Welcome to Regression Alert, your weekly guide to using regression to predict the future with uncanny accuracy.
For those who are new to the feature, here's the deal: every week, I dive into the topic of regression to the mean. Sometimes I'll explain what it really is, why you hear so much about it, and how you can harness its power for yourself. Sometimes I'll give some practical examples of regression at work.
In weeks where I'm giving practical examples, I will select a metric to focus on. I'll rank all players in the league according to that metric, and separate the top players into Group A and the bottom players into Group B. I will verify that the players in Group A have outscored the players in Group B to that point in the season. And then I will predict that, by the magic of regression, Group B will outscore Group A going forward.
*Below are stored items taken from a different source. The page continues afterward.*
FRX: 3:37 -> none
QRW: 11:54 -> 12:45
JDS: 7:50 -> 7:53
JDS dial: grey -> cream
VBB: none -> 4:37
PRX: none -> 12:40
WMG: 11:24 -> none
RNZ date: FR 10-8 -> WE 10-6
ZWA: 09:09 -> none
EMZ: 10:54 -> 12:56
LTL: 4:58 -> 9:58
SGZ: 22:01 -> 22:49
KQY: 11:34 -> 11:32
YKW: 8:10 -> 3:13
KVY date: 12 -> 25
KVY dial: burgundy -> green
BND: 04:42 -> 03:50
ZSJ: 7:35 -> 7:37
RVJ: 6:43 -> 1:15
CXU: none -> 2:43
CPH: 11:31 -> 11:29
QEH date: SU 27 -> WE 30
Crucially, I don't get to pick my samples, (other than choosing which metric to focus on). If the metric I'm focusing on is yards per target, and Antonio Brown is one of the high outliers in yards per target, then Antonio Brown goes into Group A and may the fantasy gods show mercy on my predictions. On a case-by-case basis, it's easy to find reasons why any given player is going to buck the trend and sustain production. So I constrain myself and remove my ability to rationalize on a case-by-case basis.
Most importantly, because predictions mean nothing without accountability, I track the results of my predictions over the course of the season and highlight when they prove correct and also when they prove incorrect. Here's a list of all my predictions from last year and how they fared. Here's a similar list from 2017.
What Is Regression To The Mean
For our first article of 2019, I think it's important to nail down exactly what regression to the mean is and why it is so powerful. I'd like to illustrate it with an example from basketball.
The free throw attempt might be the purest act in all of sports. There's no defense. There's no weather. The distance and angle never change. It is exactly the same every time: one player, one ball, one hoop, one shot.
For his career, Steph Curry shoots 90% on free throws, but on a game-to-game level, there's a little bit of variance. Imagine that in Week 1 of the 2019-2020 season Curry makes 3 of 6 free throws. (This would be a wildly uncharacteristic game, but it's not impossible; Curry once shot 1-of-4 and has twice gone 4-of-7.)
Nobody in their right mind would look at this game and conclude that Curry was suddenly a 50% free throw shooter, right? Instead, we'd think this game was an outlier and expect him to go back to hitting 90% the rest of the way. Because 90% is Curry's long-term mean, (or average), and we expect him to regress, (or return), to it.
Just like Steph Curry has an innate average free throw percentage, so does every player have an innate average talent level. And just as Curry's game-by-game results can deviate from that average, so can every player's results deviate from their own true mean. And just like we'd expect Curry to return to his average, we should expect all players to return to theirs, as well.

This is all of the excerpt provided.